Pássaro sem asas
Psicologia

Pássaro sem asas

“Vou deitar-te na eternidade, que é esse o teu lugar, é esse, é esse.”

Vergílio Ferreira

 

A nossa mãe teve doze filhos, mas nós sempre nos conhecemos como “onze”. A Elizete, a segunda a nascer, morreu antes dos que depois foram chegando. Apenas eu tenho fugazes memórias do dia da sua partida, como se esse tivesse sido o único momento de uma vida curta que me marcou. Os irmãos que se seguiram ouviram falar dela muito vagamente, como um desgosto que se quisesse enterrado para sempre.

Com uma diferença de quatro anos entre mim e o meu irmão, é do tio Gabriel – irmão da minha mãe e quase da minha idade – que guardo memórias de brincadeiras de infância.
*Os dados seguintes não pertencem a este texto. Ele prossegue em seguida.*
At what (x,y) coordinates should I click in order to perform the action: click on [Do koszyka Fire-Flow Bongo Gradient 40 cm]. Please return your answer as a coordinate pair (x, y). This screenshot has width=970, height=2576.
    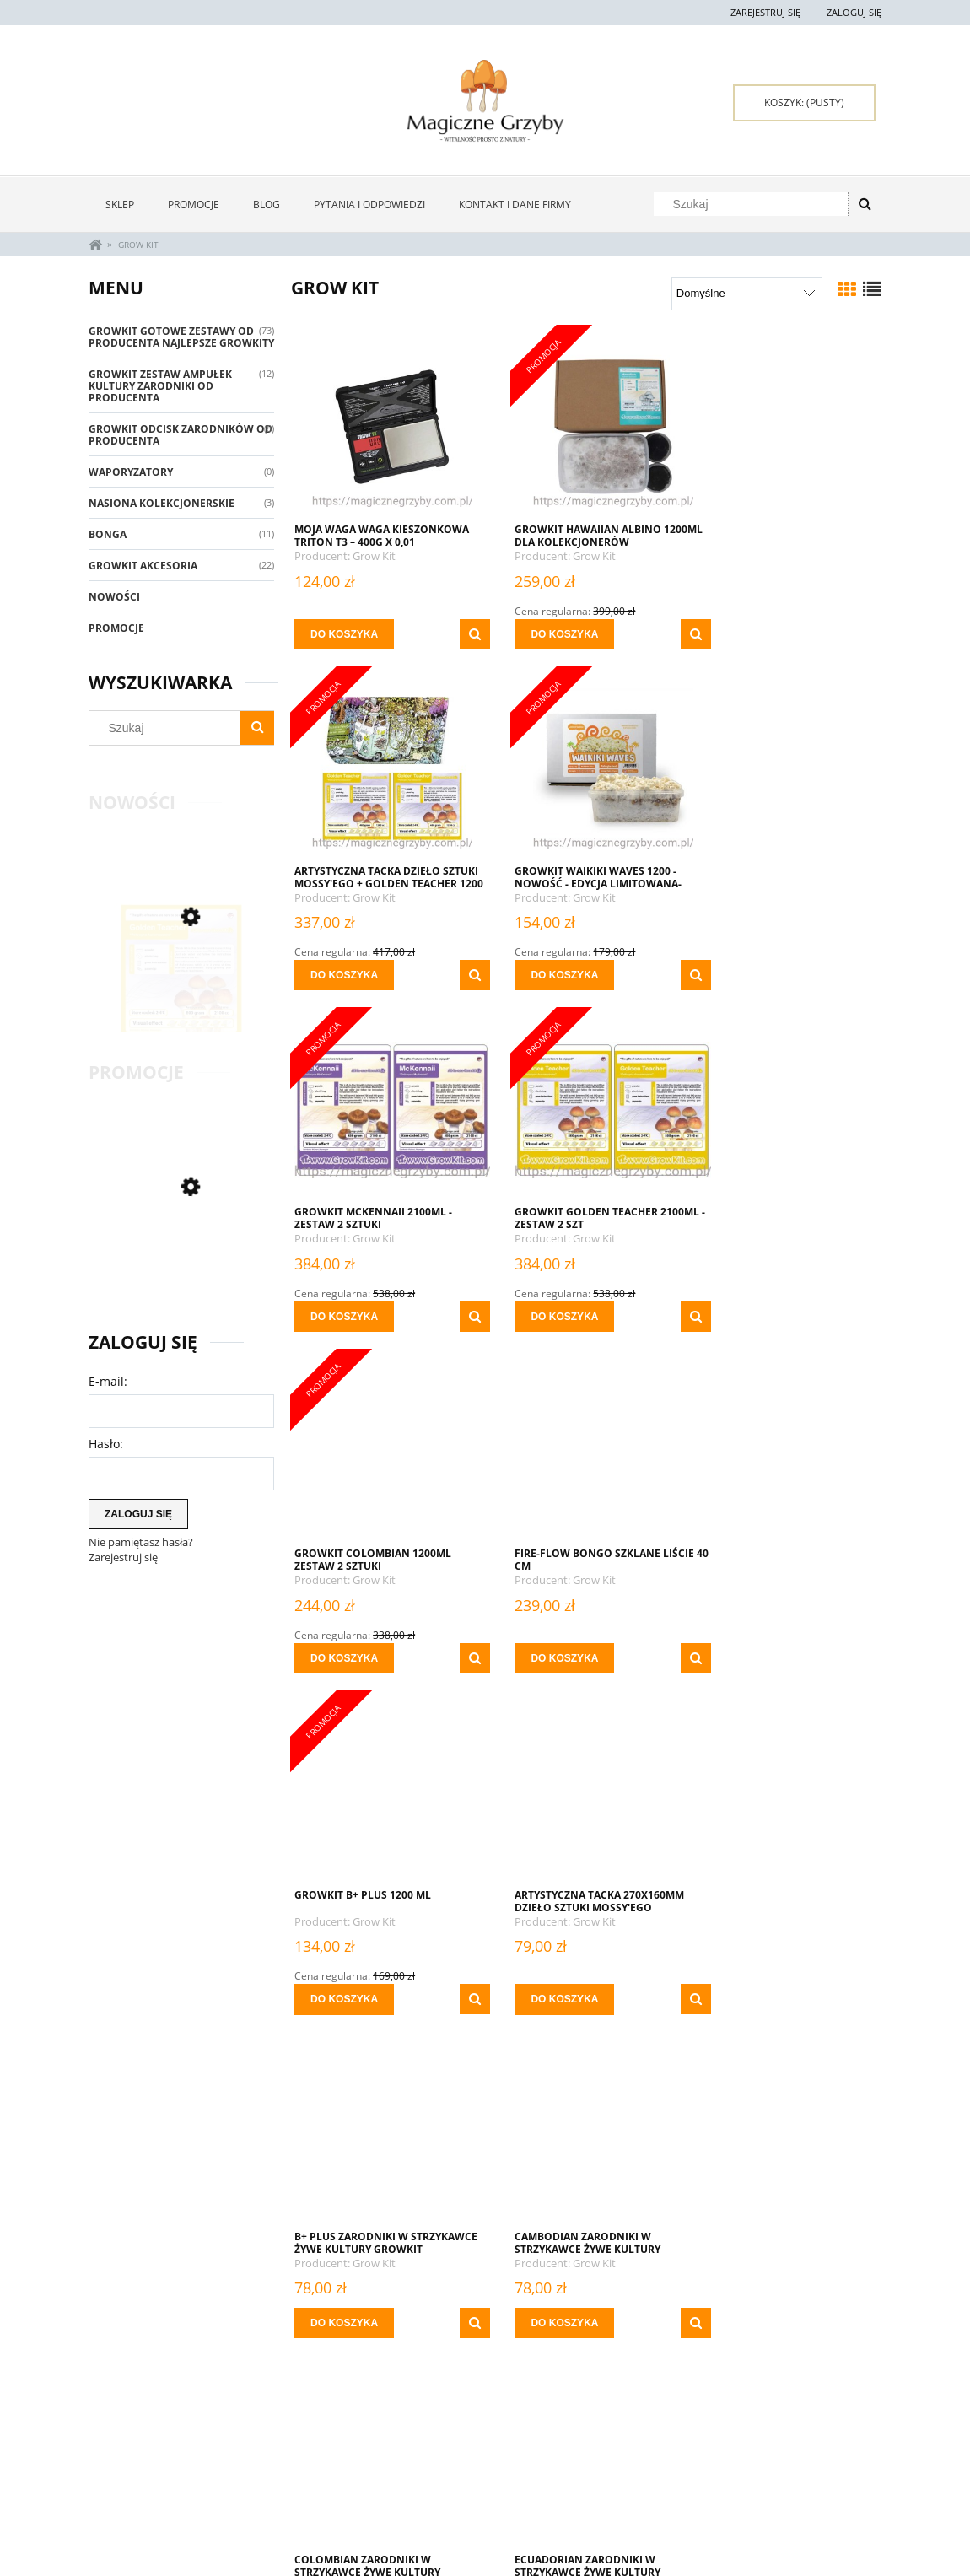
    Looking at the image, I should click on (547, 2287).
Na verdade, nunca o recordei como tio, mas sempre como um irmão com quem partilhei as corridas de bicicleta entre os dois bairros na periferia da cidade onde vivíamos: eu, na Massangarala; ele, na Kamunda.
Foi muito breve esta nossa incursão pelo mundo da inocência. Uma tarde, fui colhida pela notícia da sua trágica morte num acidente de viação. O meu tio Gabriel foi a primeira perda de que guardo vivas e sentidas memórias. Depois dele, não me lembro de ter voltado a brincar. A responsabilidade de ajudar a criar os irmãos, que regularmente iam chegando, tomou conta do resto da minha infância até à adolescência, que interrompi casando-me cedo, para cedo cuidar dos dois filhos que tive.

Minha mãe rivalizava comigo na maternidade, e deu-me mais dois irmãos depois de eu já ter tido os meus filhos.

Tornámo-nos, assim, na família mais numerosa da nossa rua – onze irmãos!
– Uma equipa de futebol, Sr. Baptista! – dizia a vizinhança.

Sempre defendi, ufanamente, sermos onze, até ao dia em que decidiste iniciar esta contagem decrescente que nos atirou para a dezena. Mas eu ainda não me habituei, e hoje voltei a repetir para alguém: Somos onze!

A lei natural, inscrita na jurisprudência da vida, e que configura uma curva descendente em função da idade, teria ditado que eu, a mais velha, fosse a primeira a partir. Mas tu, zangado com a vida, subverteste esta ordem deixando-nos vazios de ti.

Uma vez, nas longas conversas que tivemos, afirmaste que “os irmãos são puros acasos biológicos”, tentando desta forma desvalorizar os laços de sangue. No fundo, o que querias dizer é que não escolhemos “ser irmãos de …”, e que podemos cultivar outros laços mais fortes que os da consanguinidade. É verdade que, a par dos irmãos de sangue, outros poderão existir resultado de escolhas afetivas mais importantes que os ditames da biologia. Mas as saudades que sinto não são ditadas por um qualquer acaso biológico, mas pela perda de um irmão a quem sempre chamei de Belito (Gabriel). És agora o segundo Gabriel que perco!

Nome de anjo que traz a boa nova, encarregado de abrir e iluminar caminhos, escolheste o teu sem nada dizer, deixando-me grávida de mágoas quando, em vez de vida, anunciaste morte. Há certos movimentos, diz-nos José Luís Peixoto, que só são possíveis depois do início da primavera. Tu, feito uma andorinha, iniciaste um voo maior do que a paisagem, em busca de um berço onde adormecer os conflitos interiores que não te deixavam sossegar.

Vergílio Ferreira, um dos autores que mais citavas, escreveu “Nas passagens de nível, havia um aviso de «pare, escute, olhe» com vistas ao atropelo dos comboios. É o aviso que devia haver nestes dias magníficos de sol. Olha a luz. Escuta a alegria dos pássaros.”

Mas tu não quiseste parar, escutar, olhar. Escolheste simplesmente ser pássaro … e, sem asas, voar!